Perseguições documentadas: vídeos de vítimas de tortura vazam de prisão chinesa

04/06/2019 19:46 Atualizado: 09/06/2019 00:01

Por Jennifer Zeng

Aviso: este artigo contém imagens de vítimas de tortura.

Desde que a perseguição ao Falun Gong começou em 1999, relatos surpreendentes de tortura em campos de trabalho chineses, centros de detenção e prisões foram denunciados, mas tirar fotos ou filmar dentro desses lugares nunca foi possível, muito menos divulgar esse material.

Um praticante do Falun Gong chamado Yu Ming mudou isso.

Yu conseguiu adquirir vídeos gravados secretamente dentro do famoso Campo de Trabalho de Masanjia e da Prisão de Benxi, e conseguiu vazar as filmagens.

Na prisão de Benxi, Yu usou câmeras escondidas para documentar a morte de um praticante devido a tortura e preservou o relato escrito de outro. Estas são as suas histórias.

Vídeo filmado em 2016, no Hospital Central de Benxi, mostrando Hu Guojian algemado à cama enquanto em coma:

Morte de Hu Guojian

Em 2017, Yu foi detido no hospital da Prisão de Benxi, na província de Liaoning, por praticar o Falun Gong; foi sua quarta prisão. Lá, ele encontraria o colega praticante Hu Guojian, ambos arrebatados pela perseguição.

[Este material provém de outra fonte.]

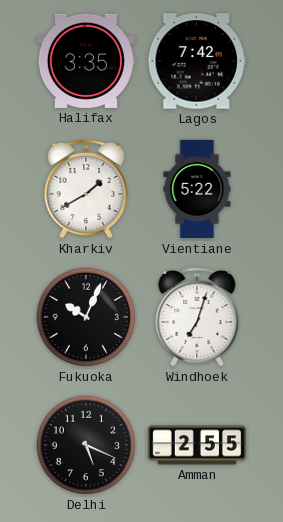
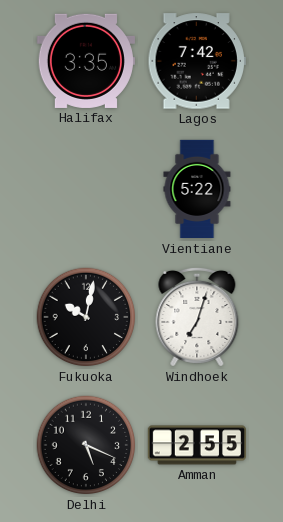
Kharkiv: 1:40 -> none
Fukuoka: 10:04 -> 10:02
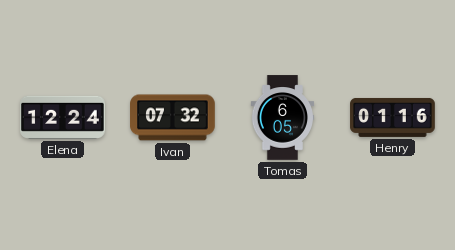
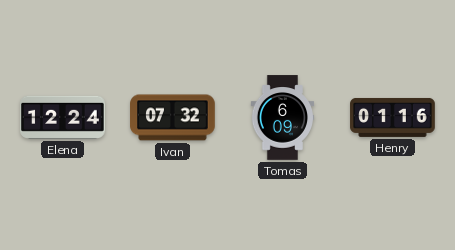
Tomas: 6:05 -> 6:09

Prisão de Benxi, filmado com uma câmera escondida por Yu Ming em 2017:

O Falun Gong, também conhecido como Falun Dafa, foi introduzido pela primeira vez ao público na China em 1992 e se espalhou rapidamente de boca em boca. Uma prática espiritual tradicional, o Falun Gong envolve viver de acordo com os princípios de verdade, compaixão e tolerância e praticar cinco séries de exercícios de meditação.

Hu Guojian antes da perseguição (Minghui.org)

O então chefe do Partido Comunista Chinês, Jiang Zemin, temia a popularidade do Falun Gong e, em particular, como seus ensinamentos morais tradicionais poderiam ser mais atraentes para o povo chinês do que a ideologia ateísta e materialista do PCC.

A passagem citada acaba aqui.